Afford Anything - http://www.affordanything.com/
Paula's argument is that you can't afford everything, but you can afford anything. She is a strong advocate for earning more as opposed to the typical personal finance blogger perspective of spending less (although she is pro-spending less as well).
This year she has challenged her readers to save an extra 1% of their income every month - so if you started at zero, you should be saving 12% by the end of the year. There's a whole facebook group dedicated to the One Percent Challenge, and a lot of great ideas being thrown around.
No More Harvard Debt - http://www.nomoreharvarddebt.com/
This guy is some kind of crazy inspiring. He is on a six-figure salary, which some people hold against him, but he decided to pay down his student loans in 9 months. $90,000 worth of loans he wanted to destroy in 9 months. It was 9 months between deciding the loans sucked, and the end of the next tax year and in that time he would be earning less than $90k.
He pulled it off in 7 months by working like a demon, getting a promotion (and a sweet bonus), trying out pedi-cabbing, starting a business, selling his car, motorbike and road-bike, and renting out his 2 spare bedrooms.
You can read the entire journey on his blog, and it's actually pretty amazing to see.

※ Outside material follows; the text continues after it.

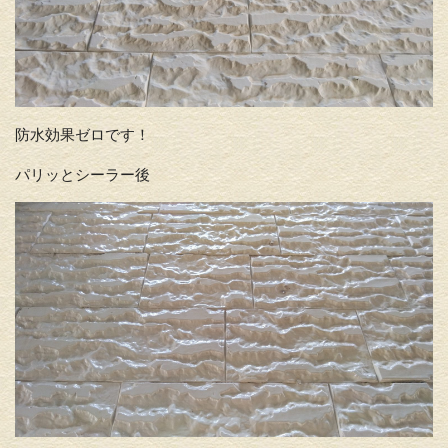
防水効果ゼロです！
パリッとシーラー後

Not just the change in his finances, but the change in his attitude, from being obsessed with expensive toys and gadgets to a whole new understanding of having 'enough'.
Get Rich Slowly - http://getrichslowly.org/
I note this blog more for it's history, than it's current showing. I think I've been reading Get Rich Slowly for more than five years. When I started it was still owned by J.D. Roth. He sold it (for a fair chunk of money) and the vibe has shifted and doesn't really work for me anymore. Plus it's American based, so there are a lot of articles about health insurance and taxes that don't apply to me.
That being said, GRS was the start of my personal finance blog journey. I have always wanted to have passive income, and GRS was a good starting point for concepts like frugality, investment and budgeting.